Transcribed page contents:
Segment Open
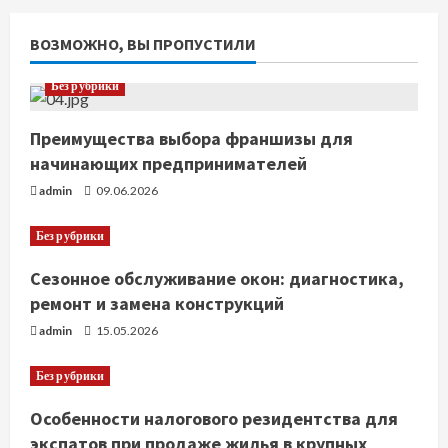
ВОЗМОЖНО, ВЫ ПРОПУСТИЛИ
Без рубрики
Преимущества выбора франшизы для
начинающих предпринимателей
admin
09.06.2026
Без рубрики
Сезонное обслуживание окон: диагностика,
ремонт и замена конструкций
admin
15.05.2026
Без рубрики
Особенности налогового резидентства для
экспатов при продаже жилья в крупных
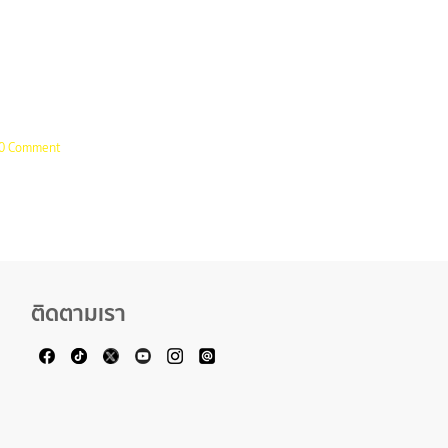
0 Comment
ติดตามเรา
Segment Closed
Segment Open
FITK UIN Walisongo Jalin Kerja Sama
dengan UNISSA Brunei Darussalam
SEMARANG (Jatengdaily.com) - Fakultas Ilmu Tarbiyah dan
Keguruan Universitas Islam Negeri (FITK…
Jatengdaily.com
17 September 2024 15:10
Segment Closed
■ **PROBLEM DETAILS**: Across the data above, how many lines contain the string "Jatengdaily"? Reply with the number and nothing else.

■ **TASK OUTPUT**: 2